In November, Gap was ridiculed when it posted (and then deleted) a tweet featuring a branded, half-red, half-blue hoodie — a reference to America’s political divide — with the caption: “The one thing we know, is that together, we can move forward.”

Others may have been wary of commenting on every new crisis at a volatile moment in history.


But for many, the underlying calculus was rooted in the distinction between politics and values. The killing of George Floyd was widely seen as above politics. It was not about being a Republican or a Democrat, or even an American. It was about fundamental human values that are global and universal in nature, transcending nations and their party politics in a way that the Capitol invasion — inextricably linked to Trumpism and the 2020 election — did not.

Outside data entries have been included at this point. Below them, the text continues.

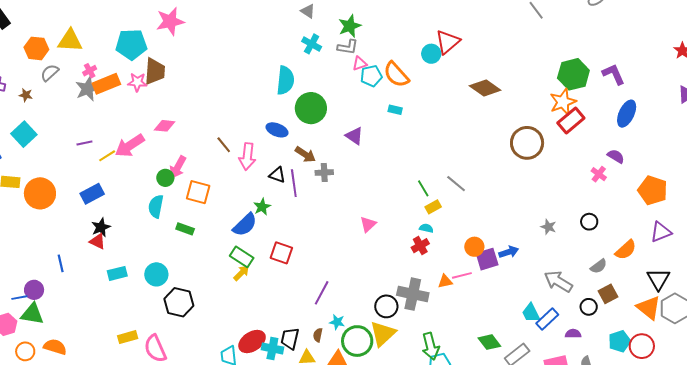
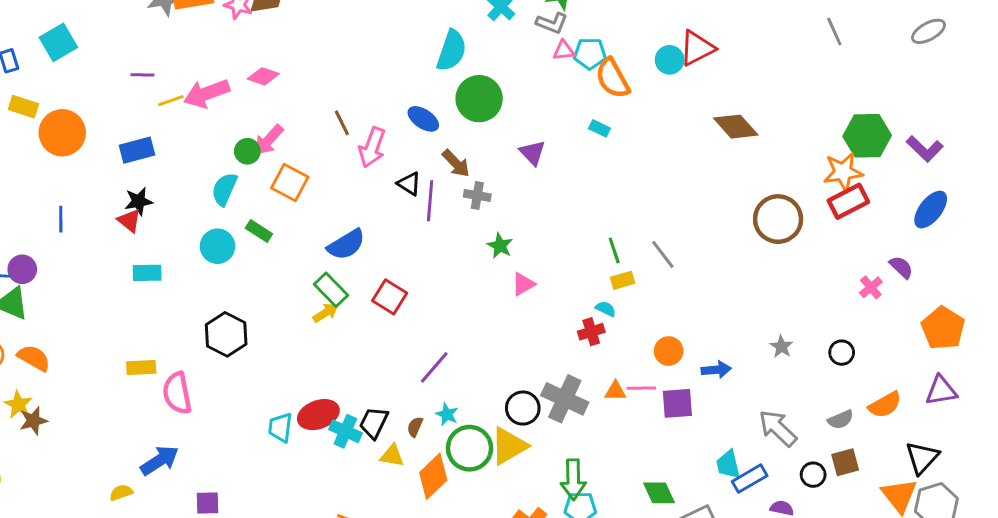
purple L-shape: (614, 74) -> (925, 149), turned 145
cyan pentagon: (371, 76) -> (590, 54), moved
green star: (262, 207) -> (500, 246), moved, turned -30
purple square: (487, 259) -> (677, 403), moved
blue line: (61, 263) -> (61, 219), moved
cyan circle: (156, 274) -> (217, 246), moved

While universal values are not always universally shared, they are less fraught with the tension and complexity that can make party politics a minefield for brands. Critically, they can also be more easily activated in a way that is positive, constructive and aligns with a brand’s own framework of values. For example, Nike’s decision to support Kaepernick’s protest underscored its commitment to equality and aligned with its underlying belief in the universalism of sport.

Which brings us to the matter of aspiration. Fashion brands ultimately sell more than just clothes, shoes or bags. They sell a better you. As such, their worldview is fundamentally optimistic. Their brand storytelling is typically uplifting and empowering.

It’s far more natural and advantageous for them to stand for something positive — whether it’s racial equality or a cleaner planet — than stand against the ugliness of a reactionary mob.

Many brand managers will have watched the Capitol invasion unfold in real-time and, despite pressure from employees, quickly realised there was no positive brand story for them to tell.